(DATA IN THIS EXERCISE)

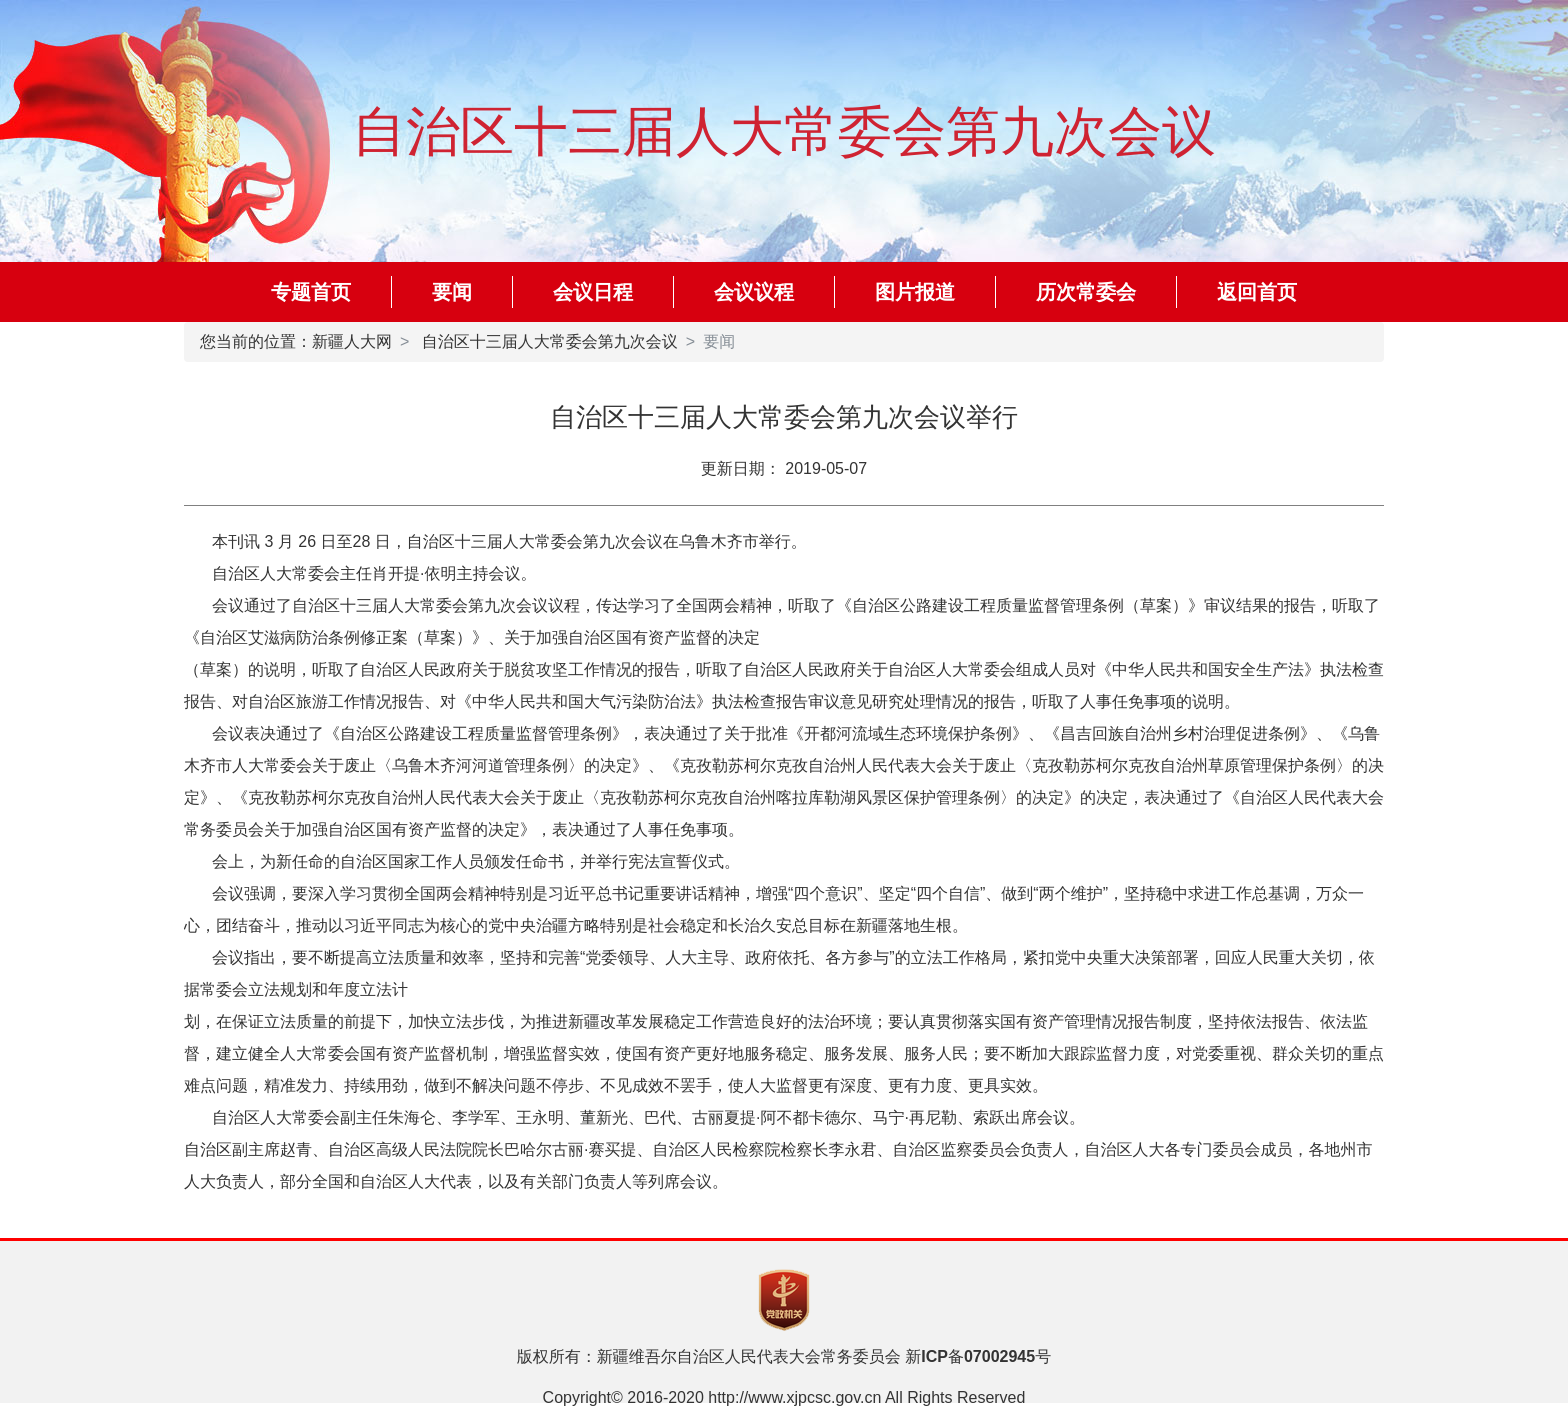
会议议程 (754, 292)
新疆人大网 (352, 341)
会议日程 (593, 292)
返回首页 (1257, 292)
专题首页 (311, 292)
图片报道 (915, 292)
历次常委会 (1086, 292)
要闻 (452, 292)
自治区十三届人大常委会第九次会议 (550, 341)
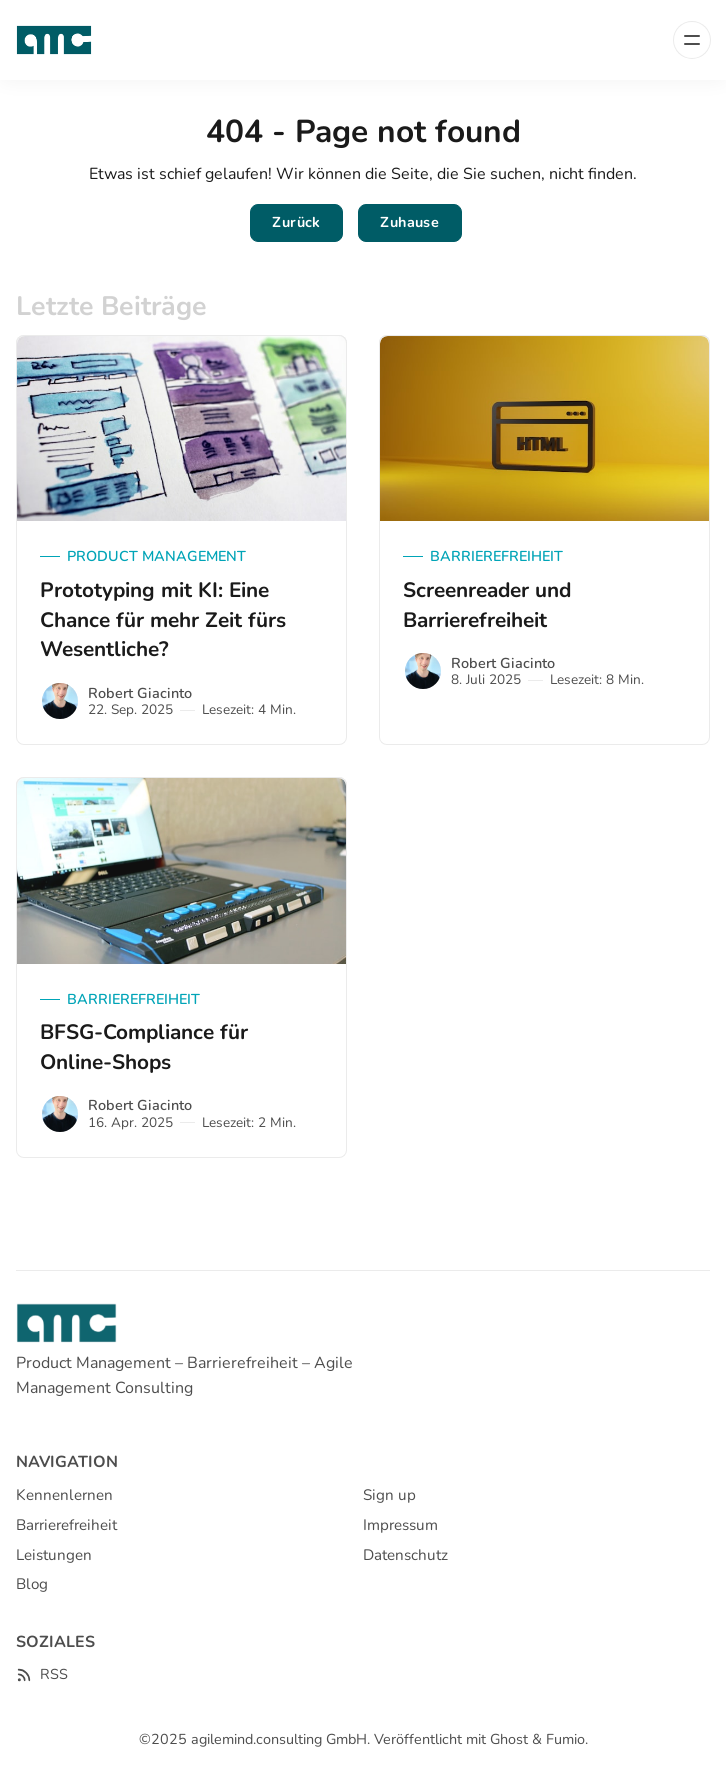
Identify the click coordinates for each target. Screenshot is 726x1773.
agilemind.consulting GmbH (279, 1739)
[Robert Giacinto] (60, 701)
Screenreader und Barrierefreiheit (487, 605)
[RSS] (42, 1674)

(End DATA IN THIS EXERCISE)
(DATA IN THIS EXERCISE)

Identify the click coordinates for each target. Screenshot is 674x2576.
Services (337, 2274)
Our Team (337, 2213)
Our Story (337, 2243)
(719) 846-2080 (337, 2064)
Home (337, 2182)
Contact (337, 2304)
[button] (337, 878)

(End DATA IN THIS EXERCISE)
(DATA IN THIS EXERCISE)

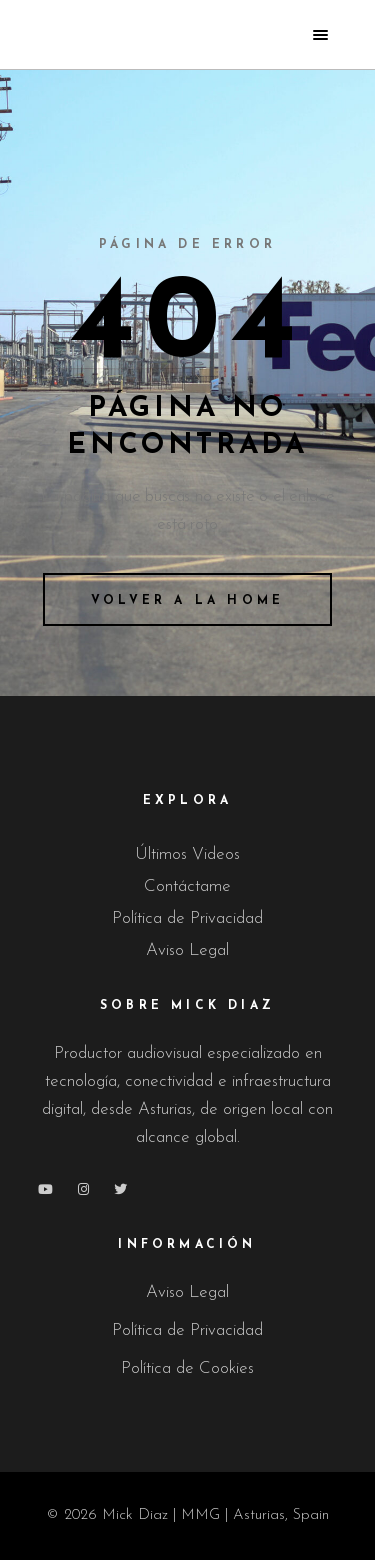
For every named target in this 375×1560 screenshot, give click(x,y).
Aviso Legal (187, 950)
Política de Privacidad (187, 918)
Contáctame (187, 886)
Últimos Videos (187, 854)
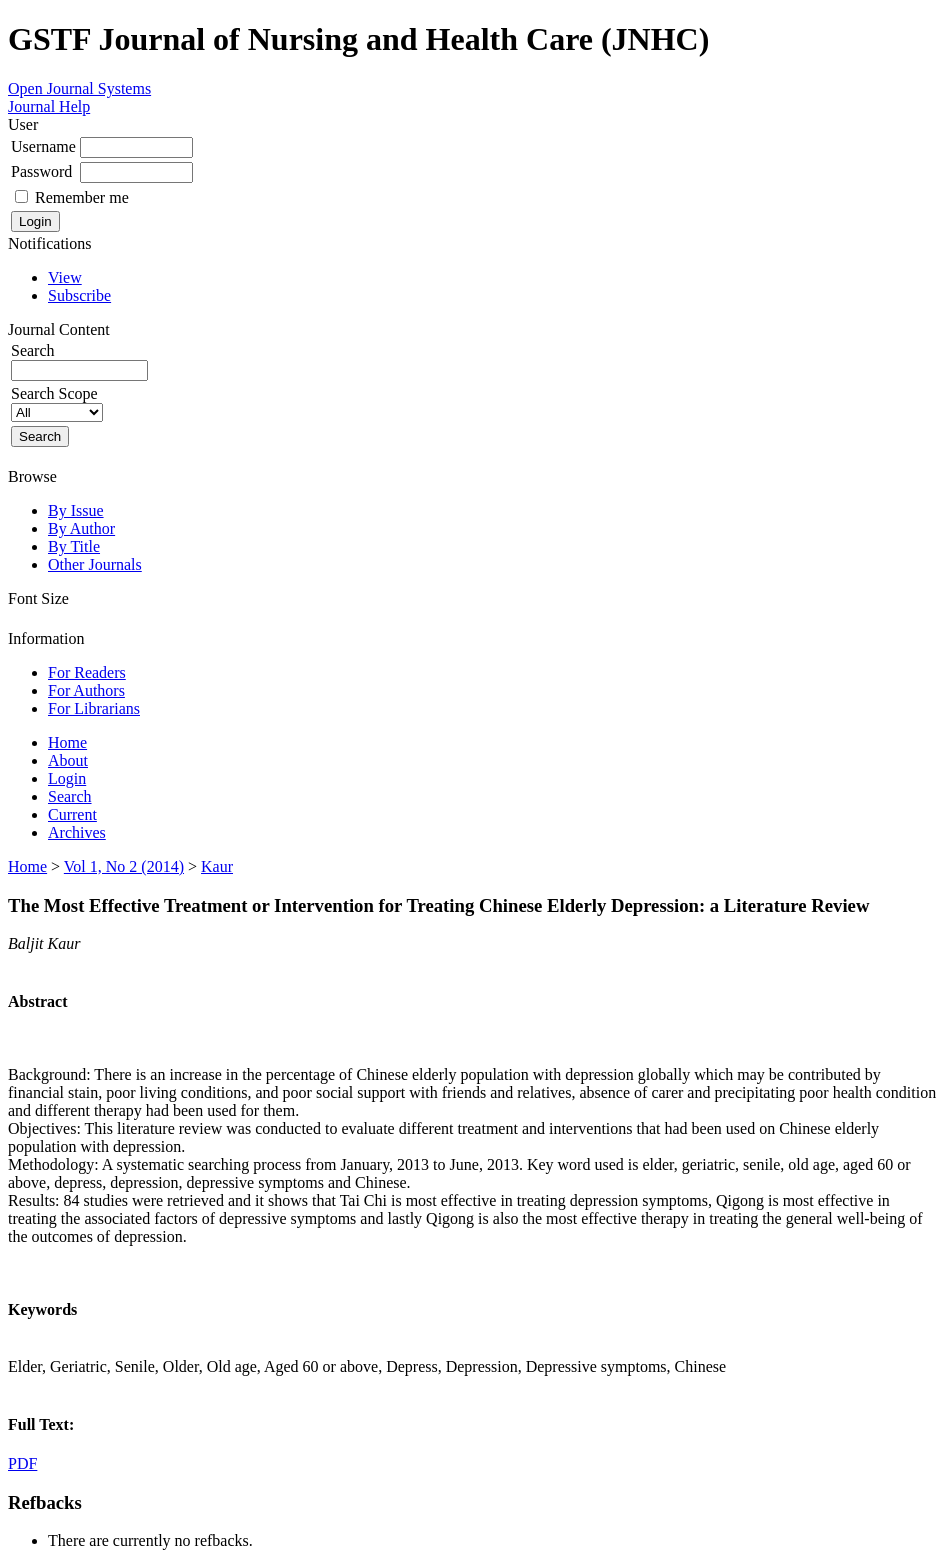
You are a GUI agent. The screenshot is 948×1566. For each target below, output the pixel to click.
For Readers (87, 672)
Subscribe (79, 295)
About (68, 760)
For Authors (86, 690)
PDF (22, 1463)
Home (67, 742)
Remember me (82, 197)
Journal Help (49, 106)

(End DATA IN THIS EXERCISE)

**EXERCISE GOAL:**
Print the lines above from the one with "Services (337, 2274)" through the one with "[button] (337, 878)", both included, exactly as written and nothing more.

**ANSWER AREA:**
Services (337, 2274)
Our Team (337, 2213)
Our Story (337, 2243)
(719) 846-2080 (337, 2064)
Home (337, 2182)
Contact (337, 2304)
[button] (337, 878)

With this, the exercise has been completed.